## Your assignment
Extract all lines in the data that contain the word "ricotta".
Data under study below:
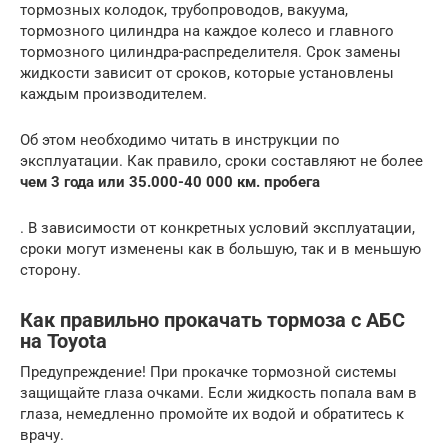
тормозных колодок, трубопроводов, вакуума,
тормозного цилиндра на каждое колесо и главного
тормозного цилиндра-распределителя. Срок замены
жидкости зависит от сроков, которые установлены
каждым производителем.
Об этом необходимо читать в инструкции по
эксплуатации. Как правило, сроки составляют не более
чем 3 года или 35.000-40 000 км. пробега
. В зависимости от конкретных условий эксплуатации,
сроки могут изменены как в большую, так и в меньшую
сторону.
Как правильно прокачать тормоза с АБС
на Toyota
Предупреждение! При прокачке тормозной системы
защищайте глаза очками. Если жидкость попала вам в
глаза, немедленно промойте их водой и обратитесь к
врачу.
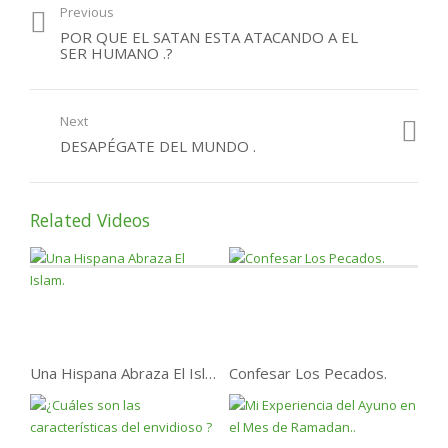
La atracción de los
Previous
católicos por el Islam.
POR QUE EL SATAN ESTA ATACANDO A EL
SER HUMANO .?
UNA MUJER CRISTIANA
ABRAZO EL ISLAM.
Next
Jovencito inglés se
DESAPÉGATE DEL MUNDO .
convierte al islam
Paren de Mentir .
Related Videos
Mas Hispanos Aceptando
El Islam cada Dia
Una Hispana Abraza El Islam.
Confesar Los Pecados.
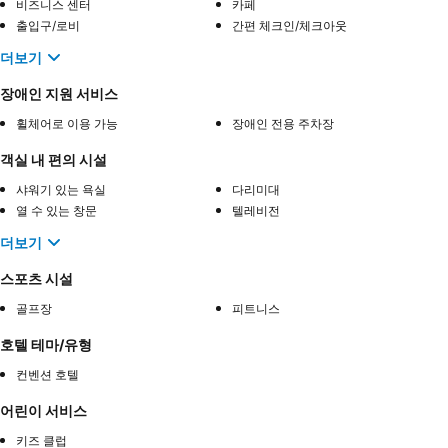
비즈니스 센터
카페
출입구/로비
간편 체크인/체크아웃
더보기
장애인 지원 서비스
휠체어로 이용 가능
장애인 전용 주차장
객실 내 편의 시설
샤워기 있는 욕실
다리미대
열 수 있는 창문
텔레비전
더보기
스포츠 시설
골프장
피트니스
호텔 테마/유형
컨벤션 호텔
어린이 서비스
키즈 클럽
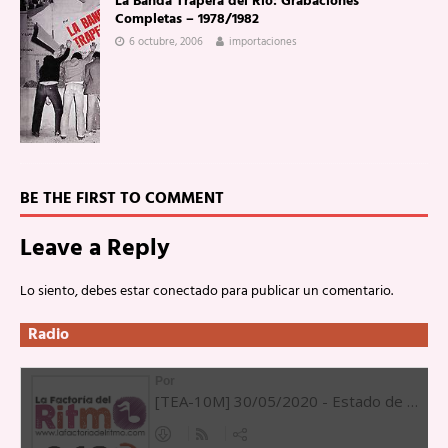
La Banda Trapera del Río: Grabaciones
Completas – 1978/1982
6 octubre, 2006
importaciones
BE THE FIRST TO COMMENT
Leave a Reply
Lo siento, debes estar
conectado
para publicar un comentario.
Radio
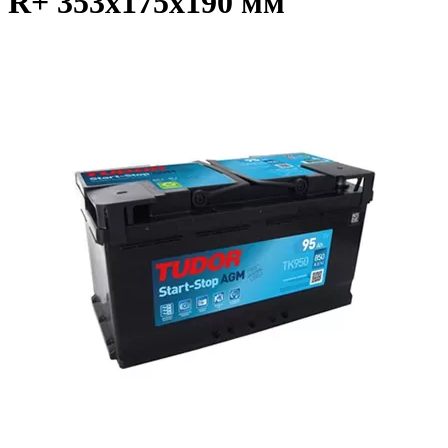
R+ 353x175x190 мм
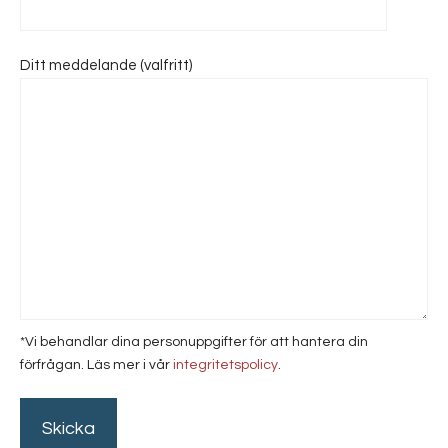
Ditt meddelande (valfritt)
*Vi behandlar dina personuppgifter för att hantera din
förfrågan. Läs mer i vår
integritetspolicy
.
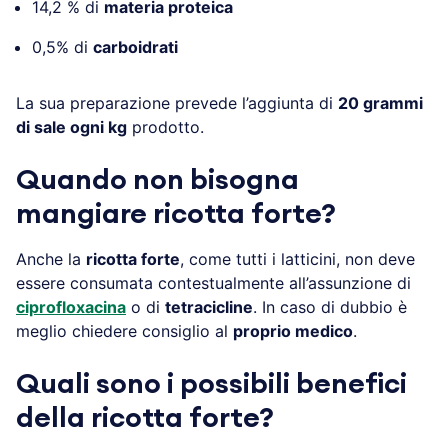
14,2 % di
materia proteica
0,5% di
carboidrati
La sua preparazione prevede l’aggiunta di
20 grammi
di sale ogni kg
prodotto.
Quando non bisogna
mangiare ricotta forte?
Anche la
ricotta forte
, come tutti i latticini, non deve
essere consumata contestualmente all’assunzione di
ciprofloxacina
o di
tetracicline
. In caso di dubbio è
meglio chiedere consiglio al
proprio medico
.
Quali sono i possibili benefici
della ricotta forte?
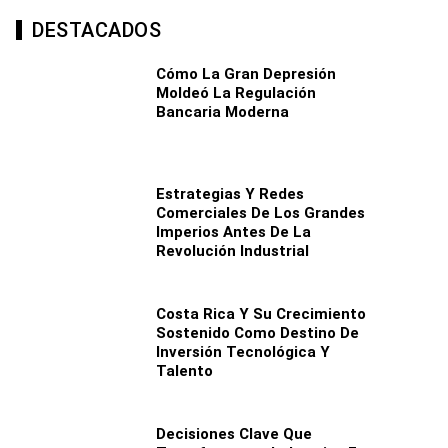
DESTACADOS
Cómo La Gran Depresión
Moldeó La Regulación
Bancaria Moderna
Estrategias Y Redes
Comerciales De Los Grandes
Imperios Antes De La
Revolución Industrial
Costa Rica Y Su Crecimiento
Sostenido Como Destino De
Inversión Tecnológica Y
Talento
Decisiones Clave Que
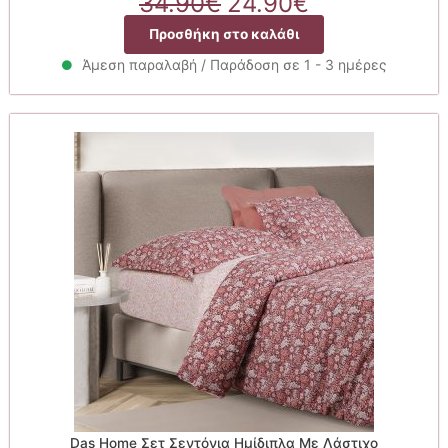
Original
Η
34.90
€
24.90
€
price
τρέχουσα
Προσθήκη στο καλάθι
was:
τιμή
34.90€.
είναι:
Άμεση παραλαβή / Παράδοση σε 1 - 3 ημέρες
24.90€.
Das Home Σετ Σεντόνια Ημίδιπλα Με Λάστιχο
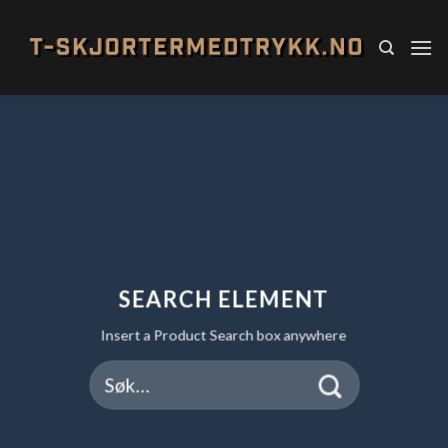
Skip
to
content
SEARCH ELEMENT
Insert a Product Search box anywhere
Søk
etter:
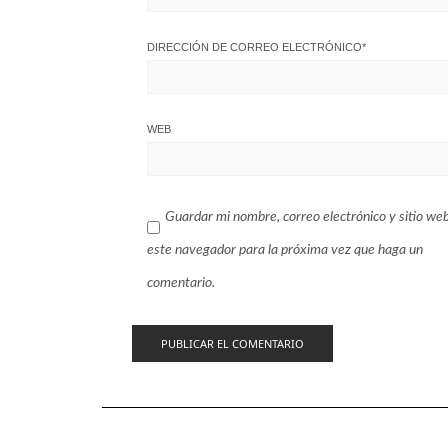
DIRECCIÓN DE CORREO ELECTRÓNICO
*
WEB
Guardar mi nombre, correo electrónico y sitio we
este navegador para la próxima vez que haga un
comentario.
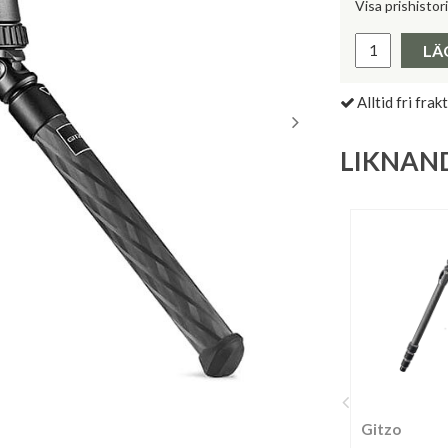
Visa prishistor
Lägsta pris 
LÄ
Alltid fri frakt
LIKNAN
Gitzo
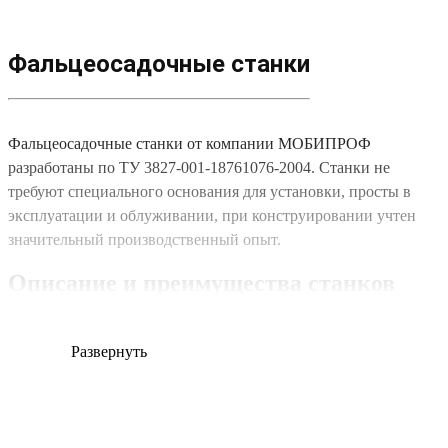
Фальцеосадочные станки
Фальцеосадочные станки от компании МОБИПРОФ
разработаны по ТУ 3827-001-18761076-2004. Станки не
требуют специального основания для установки, просты в
эксплуатации и облуживании, при конструировании учтен
значительный производственный опыт.
Описание и преимущества станков
Оборудование предназначено для обжима фальцевых швов
пустотелых заготовок. На станках изготавливают приточные
Развернуть
и вытяжные воздуховоды, кожухи теплоизоляции, элементы
дымоходов, трубы водосточных систем.
Компания МОБИПРОФ предлагает:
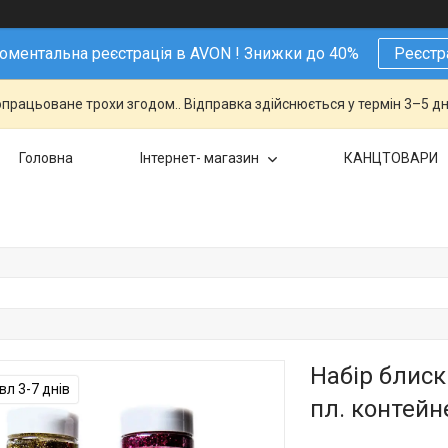
ментальна реєстрація в AVON ! Знижки до 40%
Реєстр
працьоване трохи згодом.. Відправка здійснюється у термін 3–5 дн
Головна
Інтернет- магазин
КАНЦТОВАРИ
Набір блискі
л 3-7 днів
пл. контейн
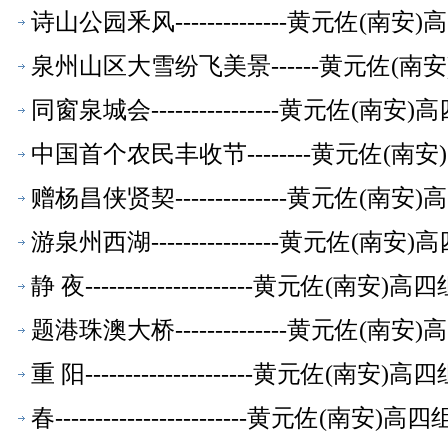
诗山公园釆风--------------黄元佐
泉州山区大雪纷飞美景------黄元佐(
同窗泉城会----------------黄元佐
中国首个农民丰收节--------黄元佐(
赠杨昌侠贤契--------------黄元佐
游泉州西湖----------------黄元佐
静 夜---------------------黄元
题港珠澳大桥--------------黄元佐
重 阳---------------------黄元
春------------------------黄元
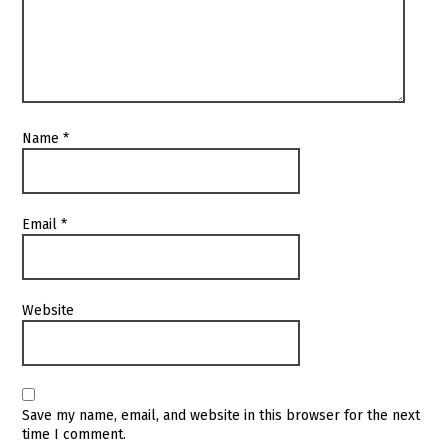
Name
*
Email
*
Website
Save my name, email, and website in this browser for the next
time I comment.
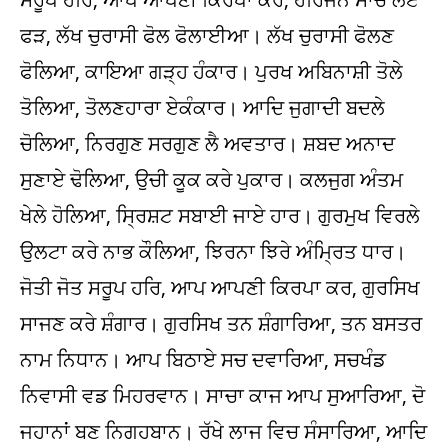
ਫੜ, ਲੱਖ ਚੁਰਾਸੀ ਫੋਲ ਫੋਲਾਈਆ। ਲੱਖ ਚੁਰਾਸੀ ਫੋਲਣ
ਫੋਲਿਆ, ਕਾਇਆ ਗੜ੍ਹ ਹੰਕਾਰ। ਪੁਰਖ ਅਬਿਨਾਸ਼ੀ ਤੋਲੇ
ਤੋਲਿਆ, ਤੋਲਣਹਾਰਾ ਏਕੰਕਾਰ। ਆਦਿ ਜੁਗਾਦੀ ਬਦਲੇ
ਚੋਲਿਆ, ਨਿਰਗੁਣ ਸਰਗੁਣ ਲੈ ਅਵਤਾਰ। ਸ਼ਬਦ ਅਨਾਦ
ਸੁਣਾਏ ਢੋਲਿਆ, ਉਚੀ ਕੂਕ ਕਰੇ ਪੁਕਾਰ। ਕਲਜੁਗ ਅੰਤਮ
ਖੇਲੇ ਹੋਲਿਆ, ਸ੍ਰਿਸ਼ਟ ਸਬਾਈ ਜਾਏ ਹਾਰ। ਗੁਰਮੁਖ ਵਿਰਲੇ
ਉਲਟਾ ਕਰੇ ਨਾਭ ਕੌਲਿਆ, ਝਿਰਨਾ ਝਿਰੇ ਅੰਮ੍ਰਿਤ ਧਾਰ।
ਜੋਤੀ ਜੋਤ ਸਰੂਪ ਹਰਿ, ਆਪ ਆਪਣੀ ਕਿਰਪਾ ਕਰ, ਗੁਰਸਿਖ
ਸਾਜਣ ਕਰੇ ਸ਼ੰਗਾਰ। ਗੁਰਸਿਖ ਤਨ ਸ਼ੰਗਾਰਿਆ, ਤਨ ਬਸਤਰ
ਨਾਮ ਨਿਧਾਨ। ਆਪ ਬਿਠਾਏ ਸਚ ਦਵਾਰਿਆ, ਸਚਖੰਡ
ਨਿਵਾਸੀ ਵਡ ਮਿਹਰਵਾਨ। ਸਾਚਾ ਕਾਜ ਆਪ ਸੁਆਰਿਆ, ਦੋ
ਜਹਾਨਾਂ ਬਣ ਨਿਗਹਬਾਨ। ਰੱਖੇ ਲਾਜ ਵਿਚ ਸੰਸਾਰਿਆ, ਆਦਿ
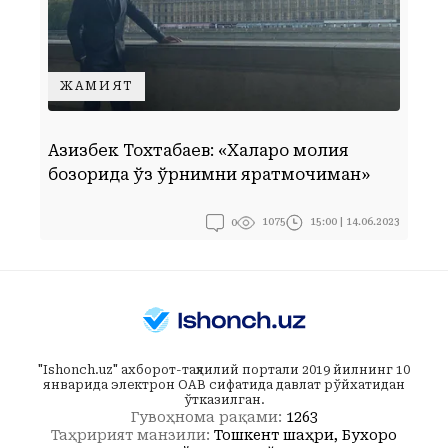
ЖАМИЯТ
“
Азизбек Тохтабаев: «Халқаро молия
и
бозорида ўз ўрнимни яратмоқчиман»
б
0
15:00 | 14.06.2023
1075
"Ishonch.uz" ахборот-таҳлилий портали 2019 йилнинг 10
январида электрон ОАВ сифатида давлат рўйхатидан
ўтказилган.
Гувоҳнома рақами:
1263
Таҳририят манзили:
Тошкент шаҳри, Бухоро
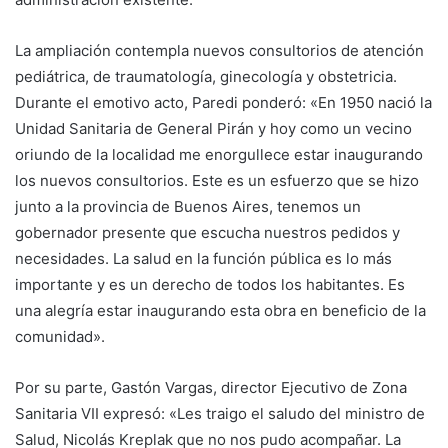
La ampliación contempla nuevos consultorios de atención
pediátrica, de traumatología, ginecología y obstetricia.
Durante el emotivo acto, Paredi ponderó: «En 1950 nació la
Unidad Sanitaria de General Pirán y hoy como un vecino
oriundo de la localidad me enorgullece estar inaugurando
los nuevos consultorios. Este es un esfuerzo que se hizo
junto a la provincia de Buenos Aires, tenemos un
gobernador presente que escucha nuestros pedidos y
necesidades. La salud en la función pública es lo más
importante y es un derecho de todos los habitantes. Es
una alegría estar inaugurando esta obra en beneficio de la
comunidad».
Por su parte, Gastón Vargas, director Ejecutivo de Zona
Sanitaria VII expresó: «Les traigo el saludo del ministro de
Salud, Nicolás Kreplak que no nos pudo acompañar. La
End of Data under study.
## Expected answer
mangiare ricotta forte?
ricotta forte
della ricotta forte?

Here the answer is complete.